Duplicate the artboard and set these three text layers on a second artboard:

  1. Label text should be at 100% opacity with choosen font size, for example 14 pt and set up at the right position.
  2. Placeholder text should be at 0% opacity with font size matching that from Label text layer.
  3. Main text should be at 100% opacity.

Indicator Split

Eye candy. Add some delight to your design!

There is nothing special at first sight but Principle doesn’t allow us to change radius of selective corners. If you want to change only two, like on the picture above, you need to mask them.

step 1

Create two rectangles and set their radius to 100.

step 2

Then create another two on the layers above and set them to cover interior corners.

step 3

Duplicate the artboard and set radius corner of two covering rectangles to 100, than move both from the right side by about 100 points to the right.

Date Picker

It’s similar to the native one, but we can simply adjust it to our design.
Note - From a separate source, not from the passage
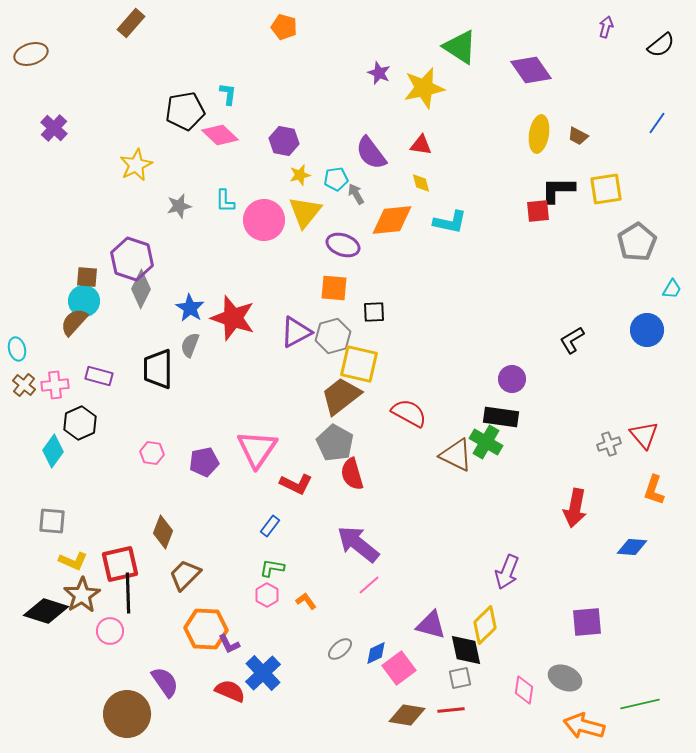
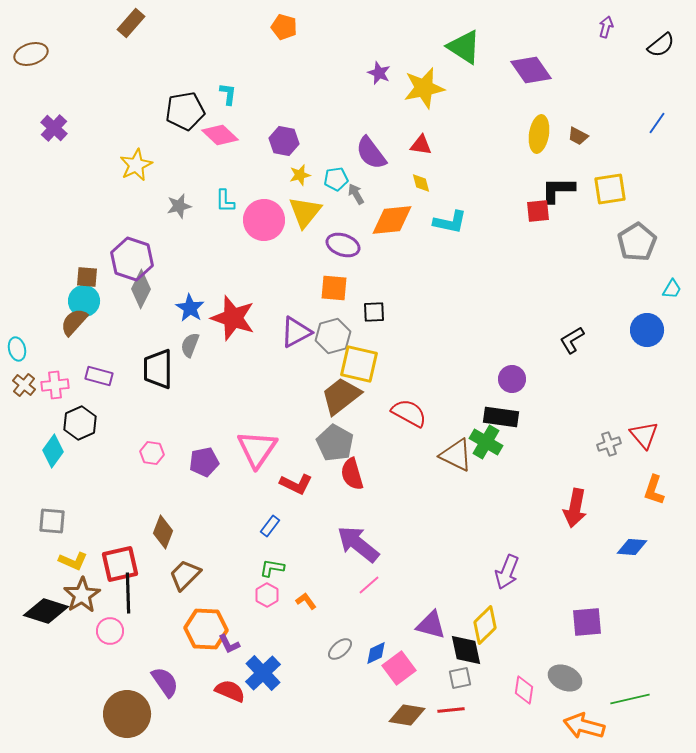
green triangle at (460, 47): moved 4 px right
yellow square at (606, 189): moved 4 px right
green line at (640, 704): moved 10 px left, 5 px up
When you start to create roller like this, you need to remember one thing: Principle recognizes and animates layers basing on their name. This is crucial for animations in order to display propertly.

text layers on the first artboard

Prepare the artboard with seven or more text layers. You need at least seven layers for one complete loop (five visible and two hidden). Now set their opacity to 100%, 50%, 20%, and 0% for two hidden dates and change font size. I suggest jumping by 2–4 pts.

text layers on the second artboard

As I wrote before — Principle recognizes layers basing on their name, so in step two you need to duplicate the artboard and change dates with their label names like in the example above.


Users love to be rewarded. Spice up your design with some cool success screen illustrations!

Transitions like this, with custom motions force us to use “Animate” functionality. You can find it in the top menu.

Put your confirmation card off the artboard edge with opacity set to 0%. In addition I’ve changed the angle to -5° in order to get smoother transition.

Duplicate the artboard and place confirmation card at the destination position with 100% opacity, reseting its angle to 0°.

Select transition arrow above artboards and open “Animate” feature that I mentioned before. Expand motion menu by clicking on the “X” axis motion and select “Spring”. You can adjust Tension and Friction on your own, I used 500/30, to get soft motion.

If you want to set automatic return to the previous state, select the whole artboard and choose “Auto” from motion list. As the result, screen will return to selected artboard after animation is over.


Have you come up with something you’re proud of? Time to show off! If you are familiar with Dribbble community — that part is definitely for you. You worked on your design hard. Be careful! It won’t be effective if you fail to export it properly.

Dribbble shot’s size limit is 8 mb. Thats much. Or not? If you are using mainly shapes and fonts, that’s pretty enough for 10 or even 20 sec animation. If your design is based mainly on photos and shows a lot of different screens, that will increase the weight significantly. For me, safe limit is 8–10 seconds, as it also provides easy access for users with slower internet connection.

Personally I prefer to export .mov recording from Principle. Then I import it to Photoshop 800x600px canvas with some nice background. From there I hit export > save for web and choose following settings:

Shot exported with this preset took less than 3 mb. That’s pretty good score for 10 sec animation and the quality remained very good. Remember to set looping option to “forever”, otherwise your shot will loop only once and be less impressive!

So remember, adding delight to your design helps to raise engagement and users’ trust. Everyone likes more thought out projects.